Work task =>
Write out each record exactly as given, but do not include the pictures.

Start of Block

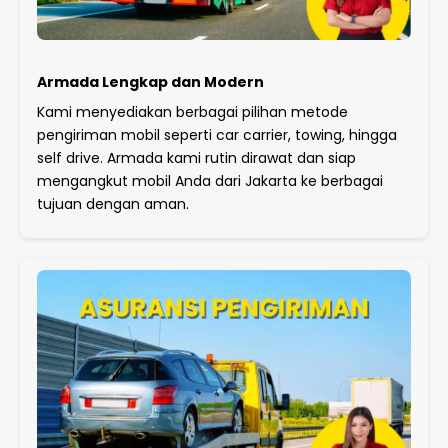
Armada Lengkap dan Modern
Kami menyediakan berbagai pilihan metode
pengiriman mobil seperti car carrier, towing, hingga
self drive. Armada kami rutin dirawat dan siap
mengangkut mobil Anda dari Jakarta ke berbagai
tujuan dengan aman.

End of Block

Answer section =>
Armada Lengkap dan Modern
Kami menyediakan berbagai pilihan metode
pengiriman mobil seperti car carrier, towing, hingga
self drive. Armada kami rutin dirawat dan siap
mengangkut mobil Anda dari Jakarta ke berbagai
tujuan dengan aman.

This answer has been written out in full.